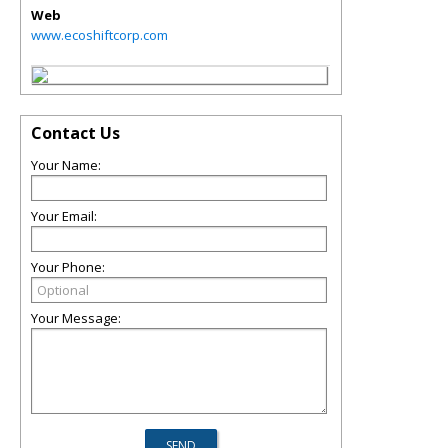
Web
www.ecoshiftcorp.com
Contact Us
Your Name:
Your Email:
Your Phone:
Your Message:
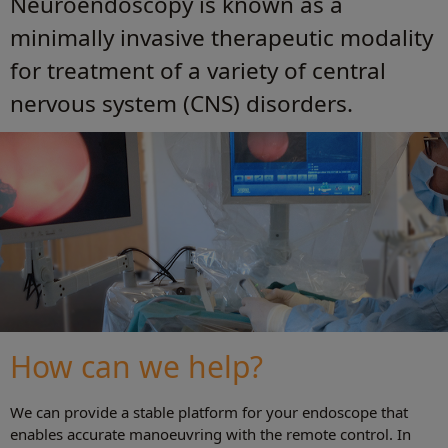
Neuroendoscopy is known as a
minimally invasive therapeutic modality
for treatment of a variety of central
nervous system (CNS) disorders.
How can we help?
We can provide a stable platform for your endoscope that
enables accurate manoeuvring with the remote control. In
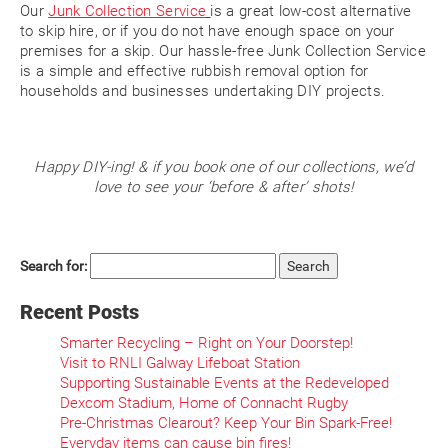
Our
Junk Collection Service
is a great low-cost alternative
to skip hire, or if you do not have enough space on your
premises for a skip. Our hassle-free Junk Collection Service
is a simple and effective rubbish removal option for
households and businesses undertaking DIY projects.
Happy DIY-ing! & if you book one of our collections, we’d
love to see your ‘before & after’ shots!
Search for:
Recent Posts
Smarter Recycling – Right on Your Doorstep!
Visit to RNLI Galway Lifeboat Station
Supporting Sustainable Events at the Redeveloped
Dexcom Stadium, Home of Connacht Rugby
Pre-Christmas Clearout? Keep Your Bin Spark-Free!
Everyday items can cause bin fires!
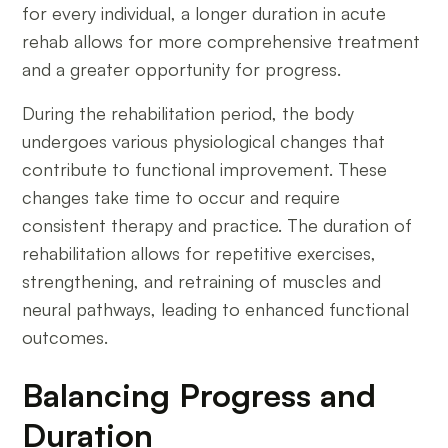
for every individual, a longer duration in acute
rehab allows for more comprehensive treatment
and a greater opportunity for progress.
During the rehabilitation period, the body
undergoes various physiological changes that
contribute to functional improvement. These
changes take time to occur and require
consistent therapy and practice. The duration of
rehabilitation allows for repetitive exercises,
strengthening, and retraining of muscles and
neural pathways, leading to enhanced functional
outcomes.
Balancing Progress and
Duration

###

* [WHAT IS EXPECTED]:
Copy out every line of the listing that includes the string "changes".

* [SOLUTION TO THE PROBLEM]:
undergoes various physiological changes that
changes take time to occur and require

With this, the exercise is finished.